Written as a sort of self-therapy on the part of von Trier, who had been depressed to such an extent that it prevented his working, ANTICHRIST definitely plays as a vision from a troubled mind. Disembodied limbs rise from between gnarled tree roots as He and She fuck [whatever romance was present at the beginning of the film is long since lost at this point] and the forest distorts into masses of twisted human bodies in images evocative of Bosch’s The Garden of Earthly Delights. There’s an unnerving darkness present throughout and even the calmest of scenes carry with them an undercurrent of potential violence.
On the few occassions when that potential meets visceral fruition, ANTICHRIST is second to none in its capacity to disturb – unhinging its jaws and plunging its audience deep into the belly of the beast. The controversial scene in which She, as self-administered ritual punishment for her involvement in her son’s death, removes her clitoris with a pair of shears is unmatched as clinical horror and doubled in its efficacy by our understanding of the character’s grief. ANTICHRIST’s visualizations of the extremities of human despair are minutely precise and daring in their frankness – fictionalized suffering has rarely felt so real.
From a strictly technical standpoint there is no denying that this is a von Trier film. From the hand-scrawled opening titles to the end dedication to Andrei Tarkovsky, the provocative director’s hand in the proceedings is unmistakable. Willem Dafoe has said that von Trier was “deeply sincere and deeply vulnerable” during filming, and that the project was intensely personal for the director is obvious and welcome. In spite of its unwavering darkness, ANTICHRIST is the most beautiful of von Trier’s productions to date with its super-stylized slow motion and superb choice of location – Charlotte Gainsbourg’s hypnotic walk through Eden is as fantastic as anything ever committed to film.

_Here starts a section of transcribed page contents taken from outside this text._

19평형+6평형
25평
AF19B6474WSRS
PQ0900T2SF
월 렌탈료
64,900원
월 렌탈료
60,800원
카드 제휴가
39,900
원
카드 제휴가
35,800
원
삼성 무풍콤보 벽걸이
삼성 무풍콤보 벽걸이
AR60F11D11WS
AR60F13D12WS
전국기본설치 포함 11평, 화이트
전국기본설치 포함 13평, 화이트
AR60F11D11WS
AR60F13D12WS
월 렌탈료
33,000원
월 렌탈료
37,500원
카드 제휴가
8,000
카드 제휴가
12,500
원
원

There are more than enough moments of extreme graphic imagery here to keep ANTICHRIST’s critics polarized for decades, as IN THE REALM OF THE SENSES, SALO, and others have polarized them in the past. Prime example of its ability to divide can be seen in the results of this year’s Cannes Film Festival, in which the jury awarded Charlotte Gainsbourg with the award for Best Actress while simultaneously giving the film itself an anti-award for mysogyny [a move decried by festival director Thierry Frémaux]. Where I stand in the good / bad argument should be obvious from the above eleven paragraphs, but it shouldn’t matter. Lars von Trier is, for better or worse, one of the visionary directors of our time and ANTICHRIST, love it or hate it, certainly deserves to be seen.